They were twenty years old in 1949 with the victory of Mao Zedong, they get older, their numbers are decreasing …. Xinran , who has published an international success ” The good women of China “, has confessed this generation in her book “Memories of China ” (translated into English as “China Witness” (2)) and which has just been published in France as a paperback( 1)
I met Xinran twice for an interview and I appreciate her efforts to present in a simple way and without political bias, complex subjects. One should underline also her sense of humor and her willingness to try to fill a bit of the ignorance of Europeans towards China and its culture. “Memories of China “, published in 2010, sold much less in France than ” The good women of China ” or ” Sky Burial “, but it is a book that deserves attention.
“The voice of a silent generation “
More a journalist than a novelist, as she was able to explain it to us three years ago, Xinran wanted to record “ emotional reactions related to the dramatic changes of the last century. “
Twenty interviews selected in different provinces and for most of them “ordinary people” , some are exceptional but they are not celebrities . Craftsmen, manufacturers of lanterns , alongside witnesses of history (from the Long March or the Xinjiang prisons) or observers from the police, the justice or the military .

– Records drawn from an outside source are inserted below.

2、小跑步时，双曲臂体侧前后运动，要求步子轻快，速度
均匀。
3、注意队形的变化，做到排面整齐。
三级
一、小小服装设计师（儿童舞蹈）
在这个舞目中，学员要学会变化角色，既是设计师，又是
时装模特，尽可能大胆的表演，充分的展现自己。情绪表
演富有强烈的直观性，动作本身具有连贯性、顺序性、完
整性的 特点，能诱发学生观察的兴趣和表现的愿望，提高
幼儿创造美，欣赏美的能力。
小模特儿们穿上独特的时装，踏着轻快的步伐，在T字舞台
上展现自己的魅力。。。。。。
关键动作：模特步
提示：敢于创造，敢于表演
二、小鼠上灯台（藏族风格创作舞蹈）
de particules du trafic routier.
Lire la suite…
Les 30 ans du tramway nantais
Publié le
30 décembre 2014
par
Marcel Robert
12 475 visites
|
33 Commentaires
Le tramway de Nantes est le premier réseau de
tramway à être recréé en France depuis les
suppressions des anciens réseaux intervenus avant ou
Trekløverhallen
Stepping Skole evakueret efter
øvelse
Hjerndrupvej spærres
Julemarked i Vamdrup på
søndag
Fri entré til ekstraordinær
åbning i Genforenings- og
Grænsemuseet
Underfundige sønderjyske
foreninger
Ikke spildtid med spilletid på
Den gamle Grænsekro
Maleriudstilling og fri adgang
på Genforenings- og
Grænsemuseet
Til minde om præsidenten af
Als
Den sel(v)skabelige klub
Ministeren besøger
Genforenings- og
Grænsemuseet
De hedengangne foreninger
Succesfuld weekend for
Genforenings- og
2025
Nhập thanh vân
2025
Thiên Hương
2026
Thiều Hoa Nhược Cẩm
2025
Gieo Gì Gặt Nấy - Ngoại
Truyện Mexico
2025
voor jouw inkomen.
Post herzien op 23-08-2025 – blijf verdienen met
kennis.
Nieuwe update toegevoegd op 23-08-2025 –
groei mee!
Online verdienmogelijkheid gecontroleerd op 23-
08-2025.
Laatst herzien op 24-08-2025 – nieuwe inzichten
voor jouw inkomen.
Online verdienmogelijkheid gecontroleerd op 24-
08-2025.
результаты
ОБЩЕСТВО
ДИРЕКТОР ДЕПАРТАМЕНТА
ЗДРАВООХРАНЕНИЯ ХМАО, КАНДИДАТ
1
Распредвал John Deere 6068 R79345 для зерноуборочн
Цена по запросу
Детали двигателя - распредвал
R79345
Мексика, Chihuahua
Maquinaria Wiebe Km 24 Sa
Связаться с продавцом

This ” oral history ” does not try to be a representative sample; Xinran honors the dignity of this generation and their very difficult living conditions. The sacrifice of the grandparents made the exceptional development of the country possible. They all explain that the period following 1949 was a positive change despite the political abuses, despite very hard work which often led to sacrifice family life and relationship with children. Of course, children and grandchildren tend to mock the ideals of this generation which is far from the obsession of the younger generation with purchases and fashion.
With Xinran a lot of empathy, interest and respect for the interviews and the will to have them really speak up because ” in China nobody believes that countrymen can be pushed to tell the truth .” She sticks to her opinion: “The Chinese have not managed to escape three millennia of totalitarian imperialism, nor to that of a 20th century of chaos, violence and oppression. This still prevents them to speak freely without fear of reprisal by the authorities. “
The image of Mao Zedong :
Xinran positions are clear but she does not shy away from the debate and a number of speakers specially the peasants regret the leader who ” has redistributed land ” … ” Thanks to him, the citizens had free access to housing, education and medical care.” In addition, ” Mao Zedong gave back dignity to the Chinese people after the Opium War .”

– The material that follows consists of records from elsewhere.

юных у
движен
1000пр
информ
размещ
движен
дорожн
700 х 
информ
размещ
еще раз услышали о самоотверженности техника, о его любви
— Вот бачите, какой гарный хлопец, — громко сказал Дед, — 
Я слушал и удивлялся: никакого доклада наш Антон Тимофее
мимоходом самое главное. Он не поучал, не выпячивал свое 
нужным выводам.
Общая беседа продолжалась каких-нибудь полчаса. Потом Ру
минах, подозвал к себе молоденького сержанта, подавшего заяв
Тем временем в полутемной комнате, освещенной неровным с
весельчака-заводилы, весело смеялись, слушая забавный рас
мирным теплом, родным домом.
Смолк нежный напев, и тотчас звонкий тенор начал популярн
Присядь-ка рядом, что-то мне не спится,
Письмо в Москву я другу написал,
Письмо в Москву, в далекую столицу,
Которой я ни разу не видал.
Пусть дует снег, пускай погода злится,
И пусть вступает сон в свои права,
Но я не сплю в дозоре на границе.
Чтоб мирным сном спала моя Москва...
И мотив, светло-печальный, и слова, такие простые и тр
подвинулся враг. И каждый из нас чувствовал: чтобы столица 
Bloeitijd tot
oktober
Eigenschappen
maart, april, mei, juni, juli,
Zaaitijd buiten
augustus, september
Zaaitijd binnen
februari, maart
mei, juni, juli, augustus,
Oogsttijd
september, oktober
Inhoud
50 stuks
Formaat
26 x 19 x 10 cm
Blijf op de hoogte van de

Some stories are very exciting with little-known episodes and specially the colonization in the 1950s of the Xinjiang province by hundreds of thousands of Kuomintang prisoners or from reeducation camps through labor under the supervision of the army. A “Building Organization”, “a specialized social organization, administered from the central government” was responsible for the development of this province. One can not help thinking that the methods have not changed much since, for example, the colonization by the imperial armies of Miao countries in Hunan and Guizhou provinces.
It is a pity that the author did not succeed in reducing the size of the book by deleting some interviews or related documents. Previous books of this kind published in France are much more concise like “The Peking Man” by Zhang Xinxin ( Actes Sud 1992) or “The Empire of the Absurd ” ( Bleu de Chine 2001) written with great talent by Feng Jicai after the Cultural Revolution; a character she likes because “he does not limit himself to writing a book, he makes you think .”
(1) Xinran – “Memory of China, the voice of a silent generation” , translated into French from the Chinese by Prune Cornet . Editions Philippe Picquier 2014 – 720 pages 12.50 eur
(2) Xinran-« China Witness, voices from a silent generation », translated from the Chinese by Esther Tyldesley, Nicky Harman and Julia Lovell. Chatto & Windus, 2008.